The rest of the crew from Callater Lodge arrived and very soon the bothy resembled Scott’s hut in the Antarctic. There were thirteen of us – eight in the bunks and five on the floor. Table space was limited and so we all budged up and made room for each other, taking it in turns to dash out to take our lives in our hands to fetch water.
And then the Fire-Starter arrived. Now I’ll start out straight away and say that you just won’t meet a nicer bloke than Tony and he’s an important chap in the Backpacker’s Club; he tests gear and the like. But it was quite late when he arrived and he did look particularly bashed about by the elements yet he still insisted on trying to get his tarp set up outside ‘somewhere in a bit of shelter’. None of us could imagine anywhere remotely sheltered and so we suggested that he haul his kit inside and we would make room for a little one. But Tony was made of stern stuff and crashed out of the bothy. No-one expected to see him alive again…
Half an hour later he crashed back in through the bothy door, spectacles askew, with various bits of kit slung from his body but with a bit of help, we got him stowed inside for the night.
With everyone apart from Richard and Tony bedded down, he started to get his kit together to prepare his meal. It was obviously important to pour petrol all over the table first as a primer for his stove, but once that was cleared up and the myriad of rustly plastic bags were liberally strewn across the table, Tony was once more ready to pump up the pressure of his ancient Whisperlight. Except that by pumping, he produced an arc of petrol once more, spraying all over the bothy… which he then tried to ignite.
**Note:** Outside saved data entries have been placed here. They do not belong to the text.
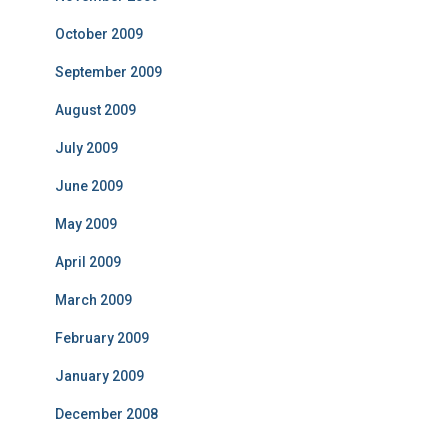
October 2009
September 2009
August 2009
July 2009
June 2009
May 2009
April 2009
March 2009
February 2009
January 2009
December 2008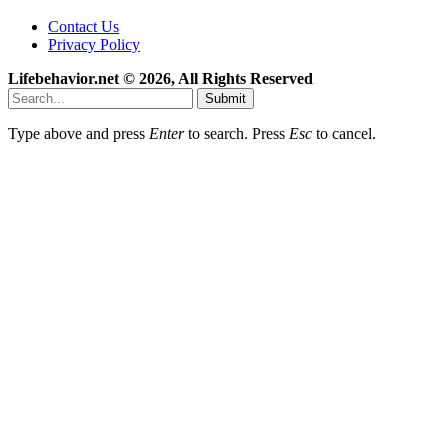
Contact Us
Privacy Policy
Lifebehavior.net © 2026, All Rights Reserved
Submit
Type above and press
Enter
to search. Press
Esc
to cancel.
By this point his petrol fumes had completely filled the bothy and everyone was sitting bolt-upright in their sleeping bags waiting for the inevitable ‘WHUMP’ as we were all surely to be incinerated in one gigantic conflagration. Thank God, Richard managed to save the day, stepping in before the fatal match was struck…
20kg of Ultra-light Gear and a huge dollop of common sense and kindness soon had Richard help Tony with one of his ultralight meals cooked on Richard’s stove. Our heartfelt thanks go out to Richard. He prevented a towering inferno.
With our nerves at their Djangly Edge, we slipped back into sleep through the rest of the storm. I was wondering what Dave was making of all this. Quite a day!